In January 2019, the Accreditation Council for Graduate Medical Education approved a new subspecialty for the American Board of Obstetrics and Gynecology: Complex Family Planning. Dr. Patrick Marmion, an associate professor at Washington State University, says that the new subspecialty is a smokescreen to normalize killing nearly full-term prenatal babies.
Ethics & Medicine, an international medical journal, published an analysis by Marmion in its spring 2020 issue titled “‘Complex Family Planning’ and the Assault on Conscience.” Marmion traced the history of the new subspecialty and the tax-funded efforts of medical institutions to pressure residents into committing abortions back to 1991 when the Bixby Center for Global Reproductive Health at the University of California, San Francisco, implemented its Fellowship in Family Planning.
In 1999, Bixby inaugurated the Kenneth J. Ryan program to train ob-gyn residents in abortions. The Ryan Program pledged to pay the salary of Fellowship in Family Planning doctors if they were appointed as faculty at academic centers and charged with training residents in abortion techniques. Federal grants supply over half of the $42 million dollars that Bixby funnels to these programs.

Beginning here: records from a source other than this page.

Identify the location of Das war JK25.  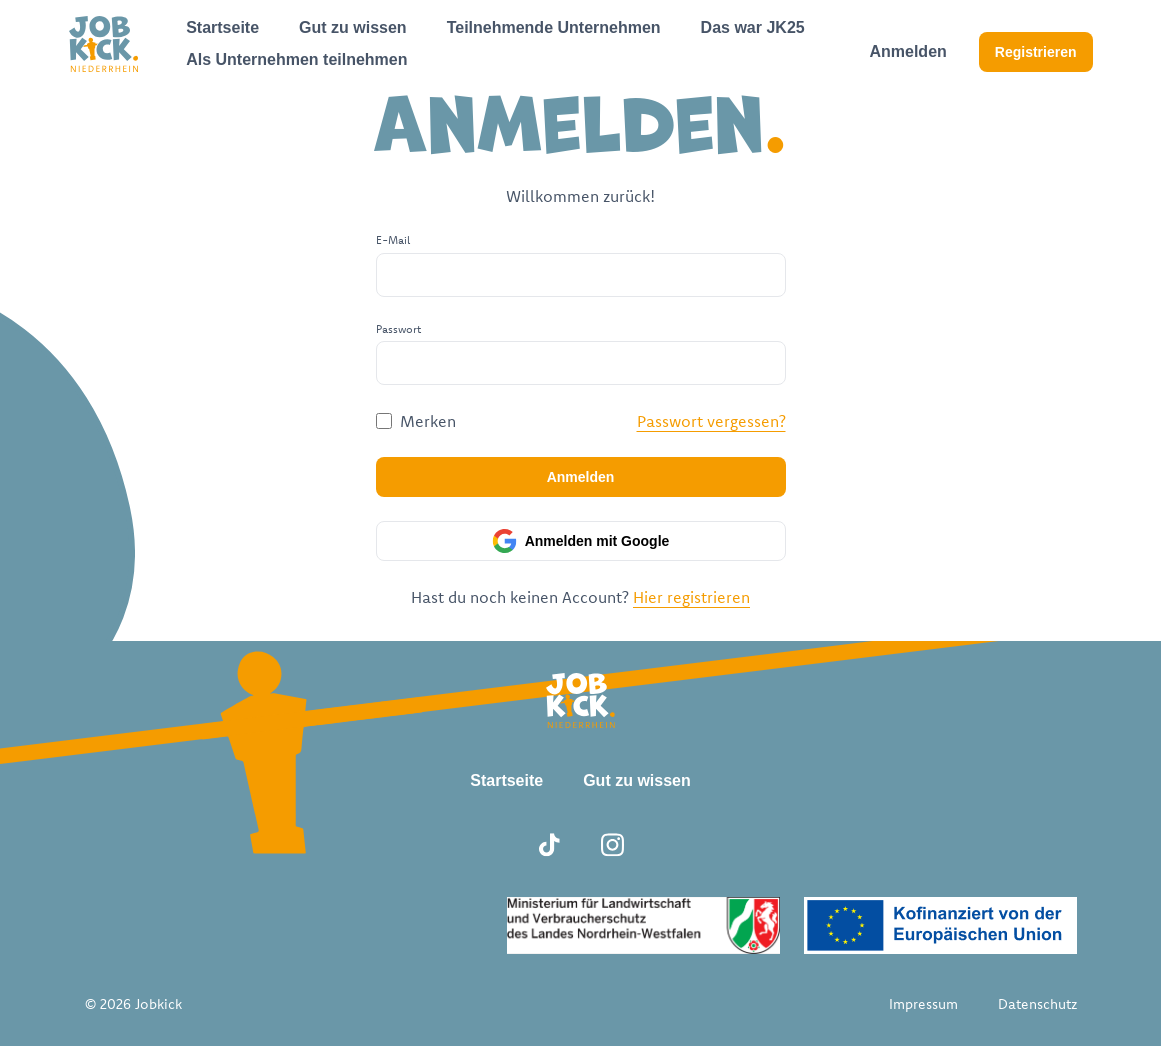
(753, 27).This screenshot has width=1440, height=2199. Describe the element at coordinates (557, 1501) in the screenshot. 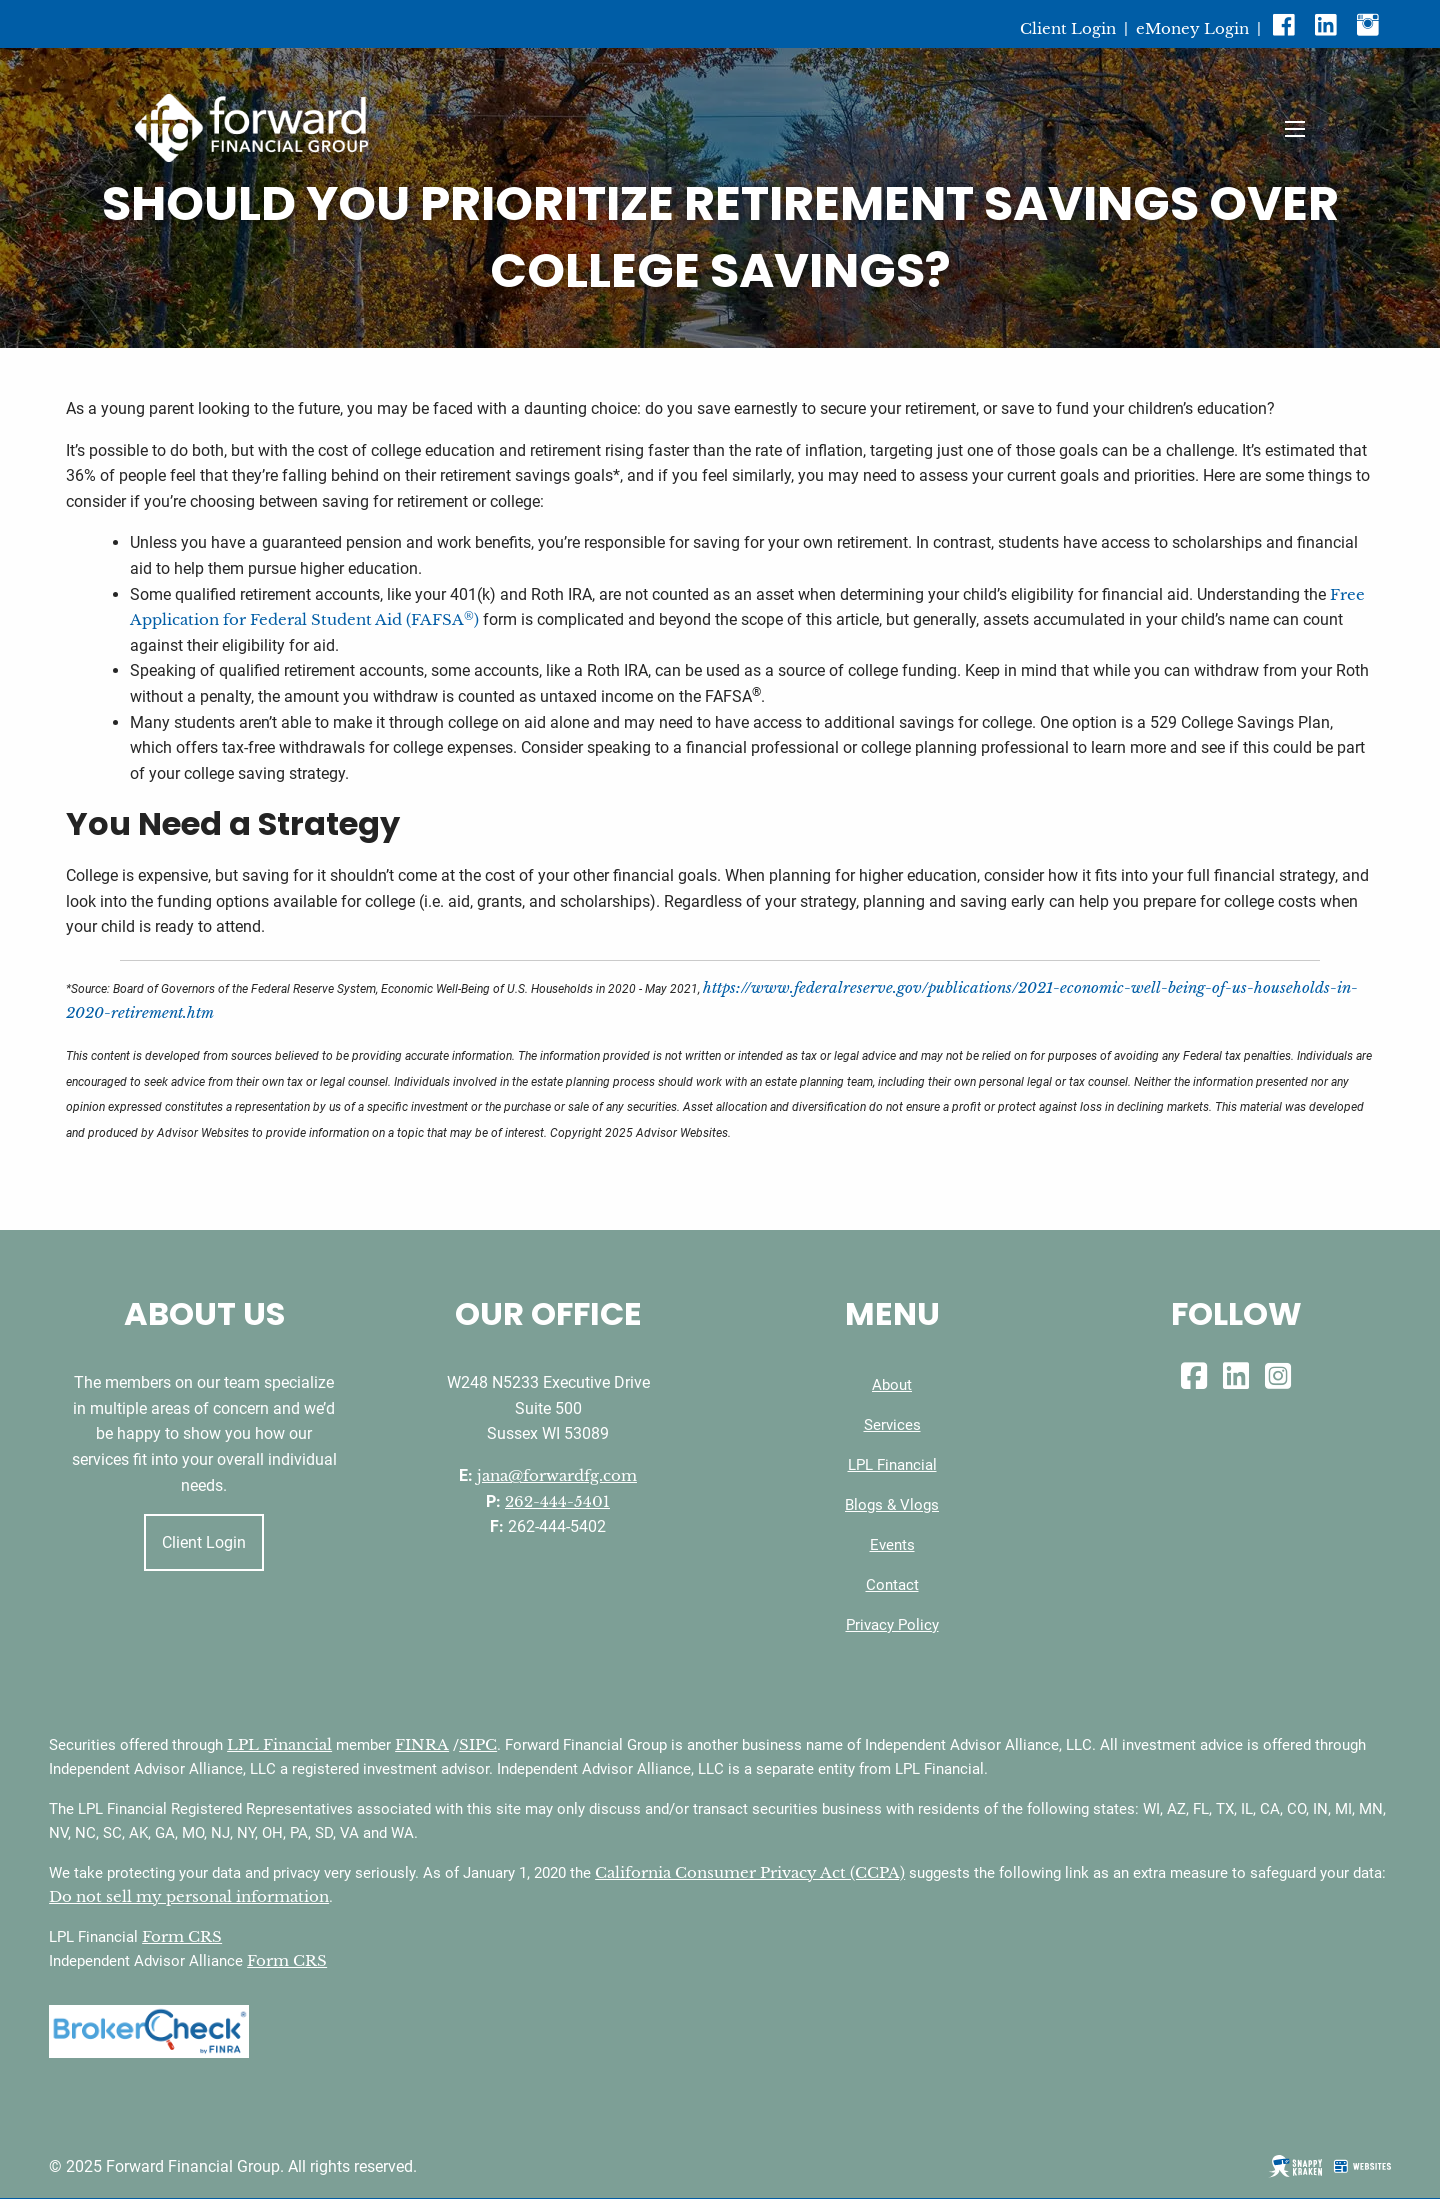

I see `262-444-5401` at that location.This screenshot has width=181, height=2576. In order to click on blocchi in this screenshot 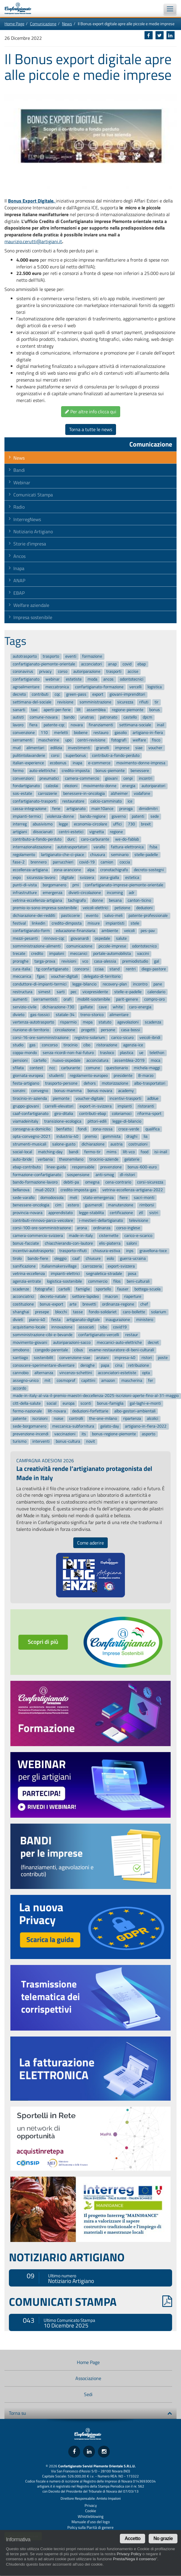, I will do `click(61, 1312)`.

In 2004, Bixby launched the Society of Family Planning and, harnessing the prestige it gained from the takeover of a medical journal, Contraception, it garnered pledges from the Centers for Medicare and Medicaid to supplant private funding.
The Ryan Program creates a powerful incentive for institutions to include abortion in their ob-gyn programs: another faculty member at no cost to the medical school. Once abortion is part of the program, residents themselves are then forced to opt-out — and risk ridicule and retaliation — if they do not want to participate in abortions.
In 2009, the American College of Obstetricians and Gynecologists recommended that “opt-out” programs become the norm, replacing programs that allowed residents to “opt-in” if they wish to participate in abortions. By 2018, the Ryan Program was active in 37 percent of ob-gyn residency training programs, and only 30 percent were still “opt-in.”
Because they have the power to set requirements, review institutions, and place institutions on probation, the accreditation council and the board of obstetrics and gynecology can increase the pressure on the remaining “opt-in” hold-outs to switch to “opt-out” or to close.
As “opt-out” programs close and more slots open, the Complex Family Planning fellowship is poised to corral residency slots at taxpayer expense. Medicare funds graduate medical education, but the number of federally-funded residency positions is capped at 110,000. The accreditation council and the college of ob-gyns influenced the drafting of the Affordable Care Act to allow unused residency slots to be redistributed and they are currently pushing the Resident Physician Shortage Reduction Act in Congress to increase the number of funded residency slots.
A report published in 2018 revealed that 93 percent of obstetricians and gynecologists will not perform abortions when requested by their patients, and that number increased seven percent over the preceding seven years – hence the effort by abortion advocates to bloody the hands and dull the consciences of residents.
“They force them to be complicit in committing atrocities, victimizing vulnerable girls and women,” Marmion concludes his analysis. “This rite of initiation ensures their shared responsibility and diminishes the possibility of subsequent moral dissent.”